#59188 closed defect (bug) (fixed)
WP_Posts_List_Table causes post, postmeta, and term caches to be primed for all pages in the DB on load
Reported by: |
|
Owned by: |
|
---|---|---|---|
Milestone: | 6.4 | Priority: | normal |
Severity: | normal | Version: | 6.1 |
Component: | Query | Keywords: | has-patch dev-feedback has-unit-tests needs-dev-note |
Focuses: | administration, performance | Cc: |
Description
This behavior primarily triggers if a user is using an external object cache on the second load of /wp-admin/edit.php?post_type=page once the query cache has been populated for id=>parent relationships for pages. It is reproducible on the Pages listing, but will also apply to any custom post type declared as hierarchical.
The WP_Posts_List_Table class has a method called prepare_items which is called when building the table view at /wp-admin/edit.php?post_type=page.

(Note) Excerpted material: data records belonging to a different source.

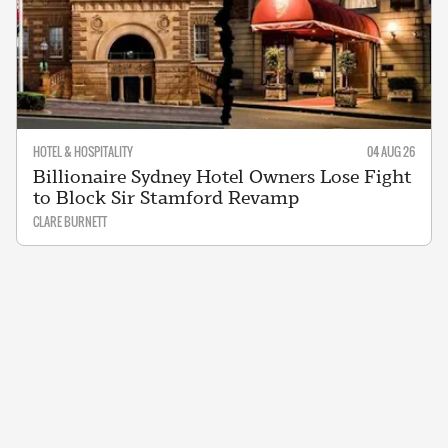
HOTEL & HOSPITALITY
04 AUG 26
Billionaire Sydney Hotel Owners Lose Fight
to Block Sir Stamford Revamp
CLARE BURNETT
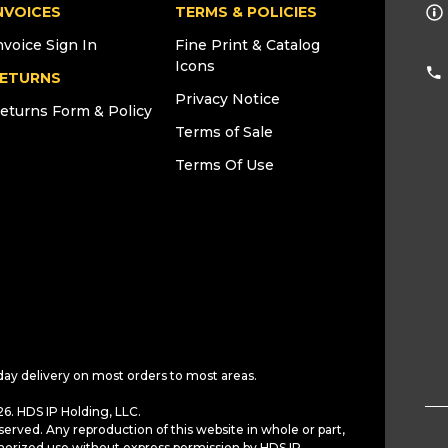
NVOICES
TERMS & POLICIES
nvoice Sign In
Fine Print & Catalog
Icons
ETURNS
Privacy Notice
eturns Form & Policy
Terms of Sale
Terms Of Use
day delivery on most orders to most areas.
6. HDS IP Holding, LLC.
served. Any reproduction of this website in whole or part,
horized use without express permission by HDS IP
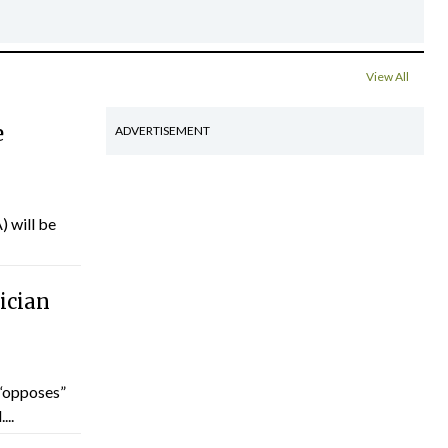
View All
e
ADVERTISEMENT
) will be
ician
“opposes”
...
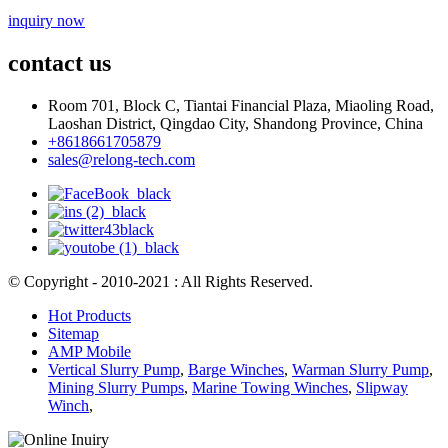
inquiry now
contact us
Room 701, Block C, Tiantai Financial Plaza, Miaoling Road,
Laoshan District, Qingdao City, Shandong Province, China
+8618661705879
sales@relong-tech.com
© Copyright - 2010-2021 : All Rights Reserved.
Hot Products
Sitemap
AMP Mobile
Vertical Slurry Pump
,
Barge Winches
,
Warman Slurry Pump
,
Mining Slurry Pumps
,
Marine Towing Winches
,
Slipway
Winch
,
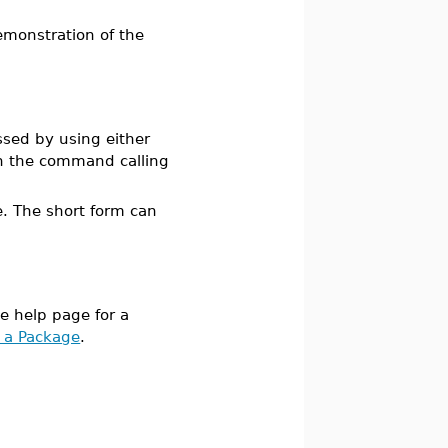
emonstration of the
sed by using either
 the command calling
le. The short form can
he help page for a
 a Package
.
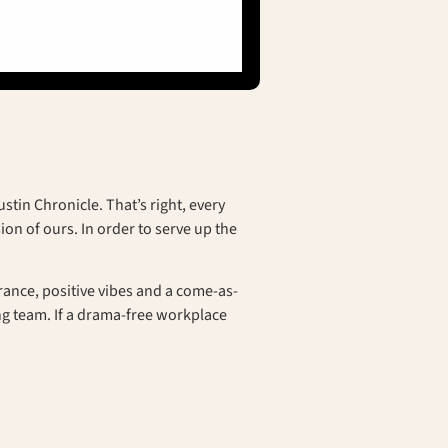
tin Chronicle. That’s right, every
on of ours. In order to serve up the
surance, positive vibes and a come-as-
g team. If a drama-free workplace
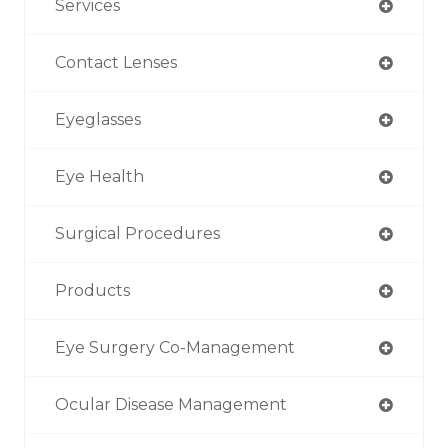
Services
Contact Lenses
Eyeglasses
Eye Health
Surgical Procedures
Products
Eye Surgery Co-Management
Ocular Disease Management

This function calls wp_edit_posts_query():
This function checks to see if the post type is hierarchical, and if it is, sets posts_per_page to -1. This is done because it wouldn't be possible to build a hierarchical view of posts with pagination without understanding the relationship between all of the IDs in the database for that post type:
https://github.com/WordPress/WordPress/blob/master/wp-admin/includes/post.php#L1274
Once the query parameters are built, they are passed to the wp function for execution:
https://github.com/WordPress/WordPress/blob/master/wp-admin/includes/post.php#L1283
The wp function then calls the main method on the global $wp object, which runs query_posts, which calls $wp_the_query->query, which invokes get_posts on a WP_Query object.
Once the query is built, WP_Query attempts to see if there are cached results for that query:
https://github.com/WordPress/WordPress/blob/master/wp-includes/class-wp-query.php#L3173
If cached results are found (which would only happen after the query was run once and cached, hence my comment above about why this only triggers on the second load of the pages view with a persistent object cache in play like memcached) then this logic block flows down to where it forks based on what was requested in 'fields', which in this case is not just IDs, it's id=>parent relationships, so it flows into the else and triggers _prime_post_caches for all pages (or any other hierarchical post type) including all post meta and all terms attached to those posts. Although the prime post caches function will only prime caches for posts that aren't already in the cache, if the cache was recently flushed or cache salts or versions rotated, this can be a very expensive operation that can crash a site if it's loading in a significant number of hierarchical posts and/or if those posts have a lot of metadata.
I would recommend marking a query that is looking for id=>parent with a posts_per_page of -1 as not cacheable to prevent this behavior.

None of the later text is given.